In this new landscape, offshoring to smaller, more developed countries such as Taiwan, Singapore, and Estonia — places with higher labor costs but better workforce quality, productivity, and political security — may be a more suitable option. If nothing else, these nations offer an alternative that companies should consider by conducting more sophisticated risk–reward assessments of offshoring opportunities.

In offshoring location studies, a large population has often been considered a positive factor, since it implies a reservoir of available, low-cost talent. Further analysis, however, reveals that the number of people in a country — or even the annual number of college graduates — says little about the quality of the workforce. For example, China’s population is 16 times larger than that of the Philippines, but its pool of suitable, young, English-speaking engineers is only three times as big. The situation is similar in India. There the number of recent graduates exceeds, in gross terms, that of China and the United States combined. With approximately 230 state-accredited universities and 458 engineering colleges, India mass-produces 2.5 million graduates for the labor market each year. Yet only about 2 to 5 percent of India’s existing workforce has basic vocational skills, compared with 96 percent in South Korea, 75 percent in Germany, and 68 percent in the U.S., according to Indian government reports.

From another perspective, whereas 50 percent of the engineers in Hungary or Poland have the language skills, practical knowledge, or appropriate cultural attitudes to work for multinational companies, only 10 and 25 percent of the engineers in China and India, respectively, do, says Diana Farrell, deputy director of the U.S. National Economic Council, in Offshoring: Understanding the Emerging Global Labor Market (Harvard Business Press, 2006).
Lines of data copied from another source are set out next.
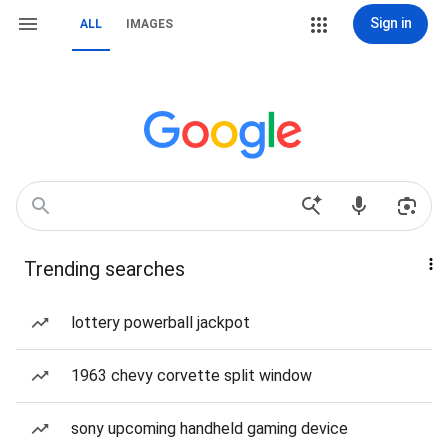
Sign in
ALL
IMAGES
Trending searches
lottery powerball jackpot
1963 chevy corvette split window
sony upcoming handheld gaming device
Finally, India, with a population of 1.1 billion, has the highest absolute number of people receiving very little education. Its literacy rate of 61 percent compares unfavorably with that of Singapore (92.5 percent), Taiwan (96.1 percent), and Estonia (99.8 percent). All of this raises a question: Since only a small, elite segment of the Indian and Chinese populations can legitimately compete with U.S. and E.U. workers, does population size really matter in offshoring comparisons when assessing a smaller location like Taiwan? Probably not.